BEGIN RECORDS SUPPLIED

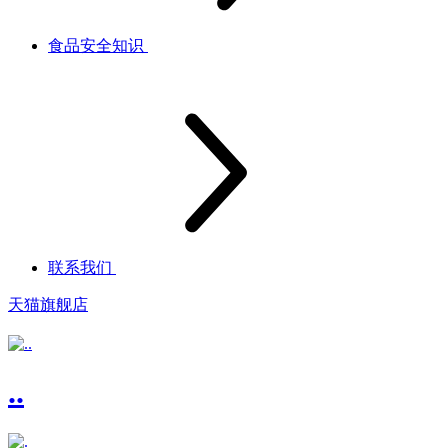
食品安全知识
联系我们
天猫旗舰店
..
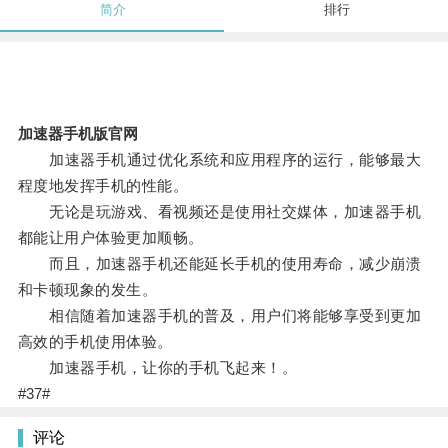
简介
排行
加速器手机版官网
加速器手机通过优化系统和应用程序的运行，能够最大
程度地发挥手机的性能。
无论是玩游戏、看视频还是使用社交媒体，加速器手机
都能让用户体验更加顺畅。
而且，加速器手机还能延长手机的使用寿命，减少崩溃
和卡顿现象的发生。
相信随着加速器手机的普及，用户们将能够享受到更加
高效的手机使用体验。
加速器手机，让你的手机飞起来！。
#37#
评论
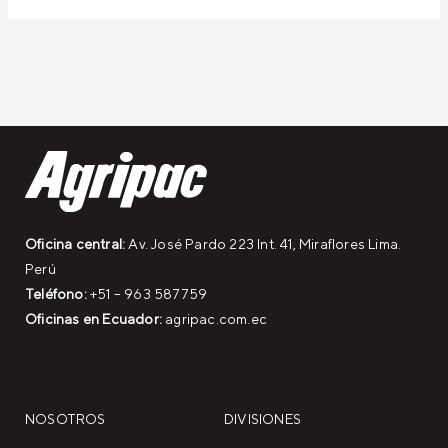
Oficina central:
Av. José Pardo 223 Int. 41, Miraflores Lima.
Perú
Teléfono:
+51 – 963 587759
Oficinas en Ecuador:
agripac.com.ec
NOSOTROS
DIVISIONES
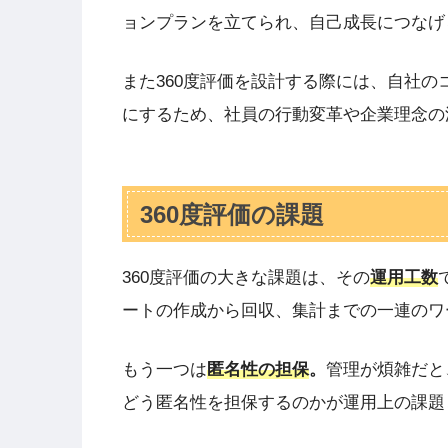
ョンプランを立てられ、自己成長につなげ
また360度評価を設計する際には、自社
にするため、社員の行動変革や企業理念の
360度評価の課題
360度評価の大きな課題は、その
運用
工数
ートの作成から回収、集計までの一連のワ
もう一つは
匿名性の担保
。
管理が煩雑だと
どう匿名性を担保するのかが運用上の課題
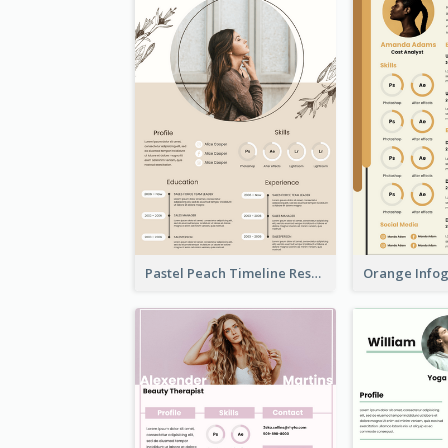
Pastel Peach Timeline Resume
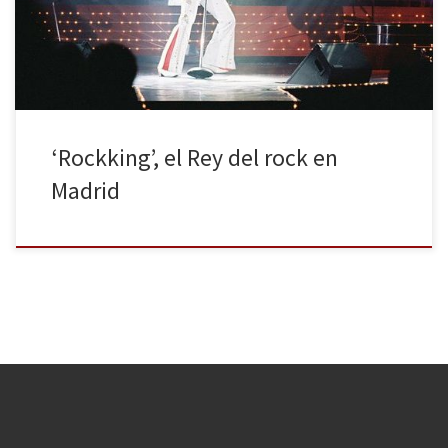
sorprendí a mí mismo algo nervioso a la puerta del teatro para ver
a un imitador del Rey, probablemente el mejor […]
‘Rockking’, el Rey del rock en
Madrid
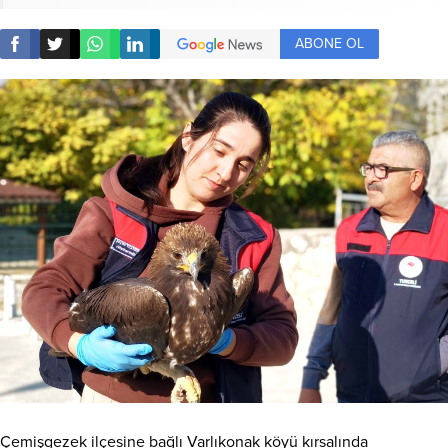
ABONE OL
Çemişgezek ilçesine bağlı Varlıkonak köyü kırsalında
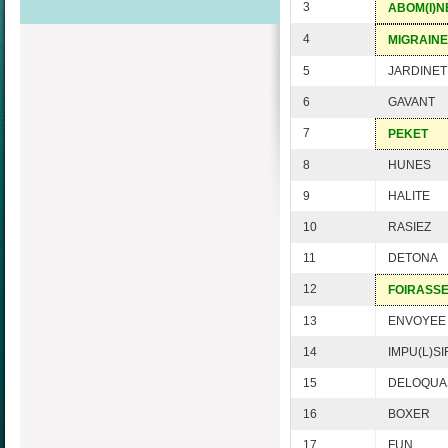
3
ABOM(I)N
4
MIGRAINE
5
JARDINET
6
GAVANT
7
PEKET
8
HUNES
9
HALITE
10
RASIEZ
11
DETONA
12
FOIRASS
13
ENVOYEE
14
IMPU(L)SI
15
DELOQUA
16
BOXER
17
FUN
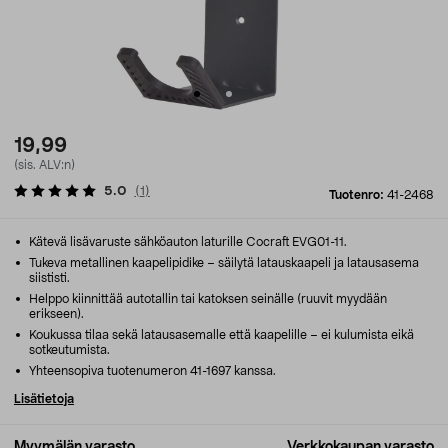
19,99
(sis. ALV:n)
5.0
(
1
)
Tuotenro:
41-2468
Kätevä lisävaruste sähköauton laturille Cocraft EVG01-11.
Tukeva metallinen kaapelipidike – säilytä latauskaapeli ja latausasema
siististi.
Helppo kiinnittää autotallin tai katoksen seinälle (ruuvit myydään
erikseen).
Koukussa tilaa sekä latausasemalle että kaapelille – ei kulumista eikä
sotkeutumista.
Yhteensopiva tuotenumeron 41-1697 kanssa.
Lisätietoja
Myymälän varasto
Verkkokaupan varasto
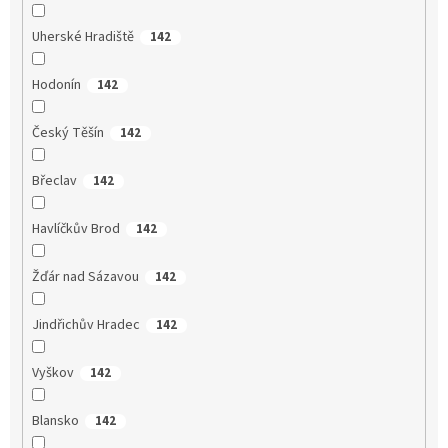
Uherské Hradiště
142
Hodonín
142
Český Těšín
142
Břeclav
142
Havlíčkův Brod
142
Žďár nad Sázavou
142
Jindřichův Hradec
142
Vyškov
142
Blansko
142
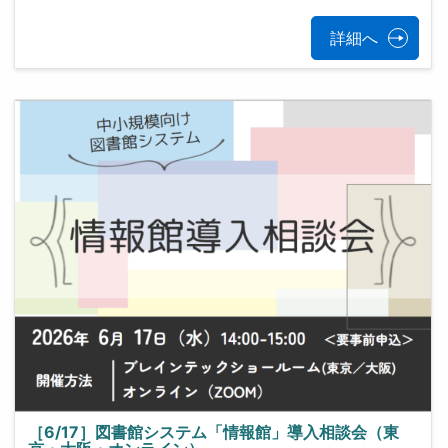
詳細へ
［6/17］図書館システム「情報館」導入相談会（東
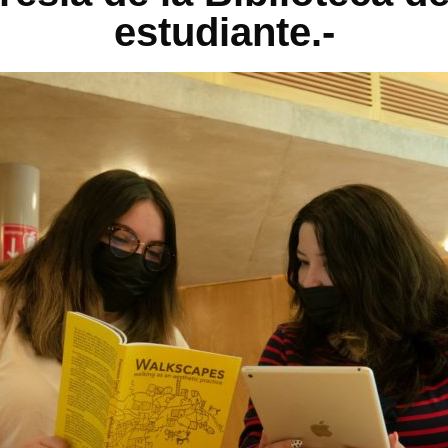
estudiante.-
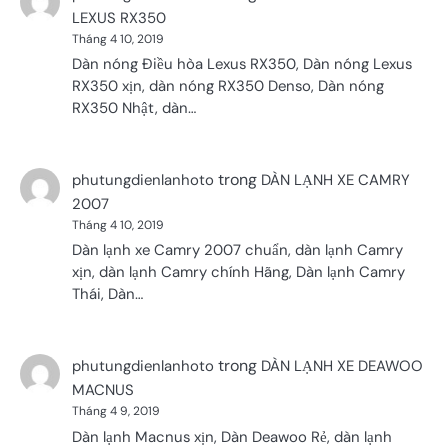
LEXUS RX350
Tháng 4 10, 2019
Dàn nóng Điều hòa Lexus RX350, Dàn nóng Lexus
RX350 xịn, dàn nóng RX350 Denso, Dàn nóng
RX350 Nhật, dàn…
trong
phutungdienlanhoto
DÀN LẠNH XE CAMRY
2007
Tháng 4 10, 2019
Dàn lạnh xe Camry 2007 chuẩn, dàn lạnh Camry
xịn, dàn lạnh Camry chính Hãng, Dàn lạnh Camry
Thái, Dàn…
trong
phutungdienlanhoto
DÀN LẠNH XE DEAWOO
MACNUS
Tháng 4 9, 2019
Dàn lạnh Macnus xịn, Dàn Deawoo Rẻ, dàn lạnh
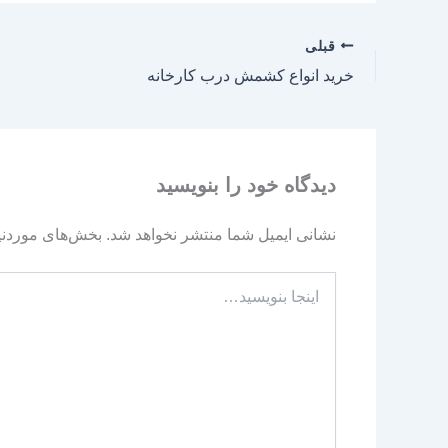
قبلی
خرید انواع کشمش درب کارخانه
دیدگاه‌ خود را بنویسید
نشانی ایمیل شما منتشر نخواهد شد.
بخش‌های موردنیا
اینجا
بنویسید…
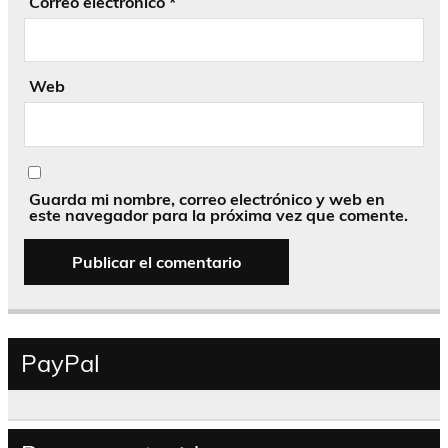
Correo electrónico
*
Web
Guarda mi nombre, correo electrónico y web en
este navegador para la próxima vez que comente.
PayPal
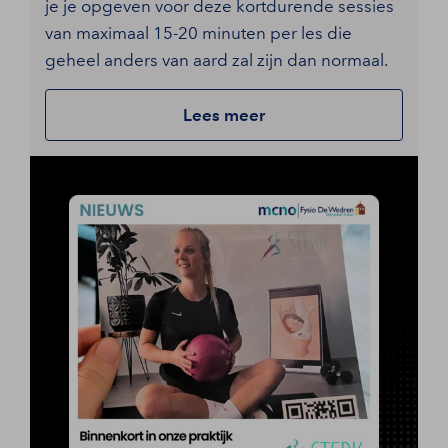
je je opgeven voor deze kortdurende sessies
van maximaal 15-20 minuten per les die
geheel anders van aard zal zijn dan normaal.
Lees meer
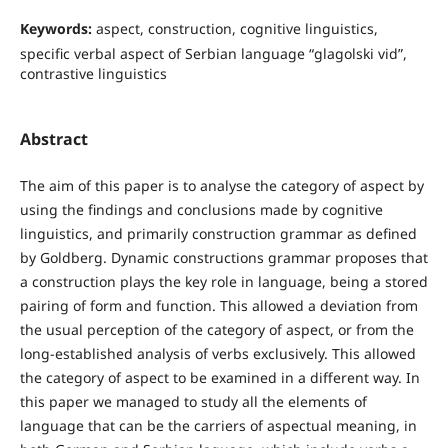
Keywords:
aspect, construction, cognitive linguistics,
specific verbal aspect of Serbian language “glagolski vid”,
contrastive linguistics
Abstract
The aim of this paper is to analyse the category of aspect by
using the findings and conclusions made by cognitive
linguistics, and primarily construction grammar as defined
by Goldberg. Dynamic constructions grammar proposes that
a construction plays the key role in language, being a stored
pairing of form and function. This allowed a deviation from
the usual perception of the category of aspect, or from the
long-established analysis of verbs exclusively. This allowed
the category of aspect to be examined in a different way. In
this paper we managed to study all the elements of
language that can be the carriers of aspectual meaning, in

END RECORDS SUPPLIED

** PROBLEM DETAILS **
Exclude the images and reproduce the remaining data exactly.

** EXERCISE ANSWER **
食品安全知识
联系我们
天猫旗舰店
..
简介
排行
加速器手机版官网
加速器手机通过优化系统和应用程序的运行，能够最大
程度地发挥手机的性能。
无论是玩游戏、看视频还是使用社交媒体，加速器手机
都能让用户体验更加顺畅。
而且，加速器手机还能延长手机的使用寿命，减少崩溃
和卡顿现象的发生。
相信随着加速器手机的普及，用户们将能够享受到更加
高效的手机使用体验。
加速器手机，让你的手机飞起来！。
#37#
评论
Oficina central:
Av. José Pardo 223 Int. 41, Miraflores Lima.
Perú
Teléfono:
+51 – 963 587759
Oficinas en Ecuador:
agripac.com.ec
NOSOTROS
DIVISIONES
ョンプランを立てられ、自己成長につなげ
また360度評価を設計する際には、自社
にするため、社員の行動変革や企業理念の
360度評価の課題
360度評価の大きな課題は、その
運用
工数
ートの作成から回収、集計までの一連のワ
もう一つは
匿名性の担保
。
管理が煩雑だと
どう匿名性を担保するのかが運用上の課題
Pastel Peach Timeline Resume
sorprendí a mí mismo algo nervioso a la puerta del teatro para ver
a un imitador del Rey, probablemente el mejor […]
‘Rockking’, el Rey del rock en
Madrid
ABONE OL
Çemişgezek ilçesine bağlı Varlıkonak köyü kırsalında
3
ABOM(I)N
4
MIGRAINE
5
JARDINET
6
GAVANT
7
PEKET
8
HUNES
9
HALITE
10
RASIEZ
11
DETONA
12
FOIRASS
13
ENVOYEE
14
IMPU(L)SI
15
DELOQUA
16
BOXER
17
FUN
19,99
(sis. ALV:n)
5.0
(
1
)
Tuotenro:
41-2468
Kätevä lisävaruste sähköauton laturille Cocraft EVG01-11.
Tukeva metallinen kaapelipidike – säilytä latauskaapeli ja latausasema
siististi.
Helppo kiinnittää autotallin tai katoksen seinälle (ruuvit myydään
erikseen).
Koukussa tilaa sekä latausasemalle että kaapelille – ei kulumista eikä
sotkeutumista.
Yhteensopiva tuotenumeron 41-1697 kanssa.
Lisätietoja
Myymälän varasto
Verkkokaupan varasto
Uherské Hradiště
142
Hodonín
142
Český Těšín
142
Břeclav
142
Havlíčkův Brod
142
Žďár nad Sázavou
142
Jindřichův Hradec
142
Vyškov
142
Blansko
142
詳細へ
［6/17］図書館システム「情報館」導入相談会（東
estudiante.-
LEXUS RX350
Tháng 4 10, 2019
Dàn nóng Điều hòa Lexus RX350, Dàn nóng Lexus
RX350 xịn, dàn nóng RX350 Denso, Dàn nóng
RX350 Nhật, dàn…
trong
phutungdienlanhoto
DÀN LẠNH XE CAMRY
2007
Tháng 4 10, 2019
Dàn lạnh xe Camry 2007 chuẩn, dàn lạnh Camry
xịn, dàn lạnh Camry chính Hãng, Dàn lạnh Camry
Thái, Dàn…
trong
phutungdienlanhoto
DÀN LẠNH XE DEAWOO
MACNUS
Tháng 4 9, 2019
Dàn lạnh Macnus xịn, Dàn Deawoo Rẻ, dàn lạnh
قبلی
خرید انواع کشمش درب کارخانه
دیدگاه‌ خود را بنویسید
نشانی ایمیل شما منتشر نخواهد شد.
بخش‌های موردنیا
اینجا
بنویسید…
Correo electrónico
*
Web
Guarda mi nombre, correo electrónico y web en
este navegador para la próxima vez que comente.
PayPal
je je opgeven voor deze kortdurende sessies
van maximaal 15-20 minuten per les die
geheel anders van aard zal zijn dan normaal.
Lees meer
Keywords:
aspect, construction, cognitive linguistics,
specific verbal aspect of Serbian language “glagolski vid”,
contrastive linguistics
Abstract
The aim of this paper is to analyse the category of aspect by
using the findings and conclusions made by cognitive
linguistics, and primarily construction grammar as defined
by Goldberg. Dynamic constructions grammar proposes that
a construction plays the key role in language, being a stored
pairing of form and function. This allowed a deviation from
the usual perception of the category of aspect, or from the
long-established analysis of verbs exclusively. This allowed
the category of aspect to be examined in a different way. In
this paper we managed to study all the elements of
language that can be the carriers of aspectual meaning, in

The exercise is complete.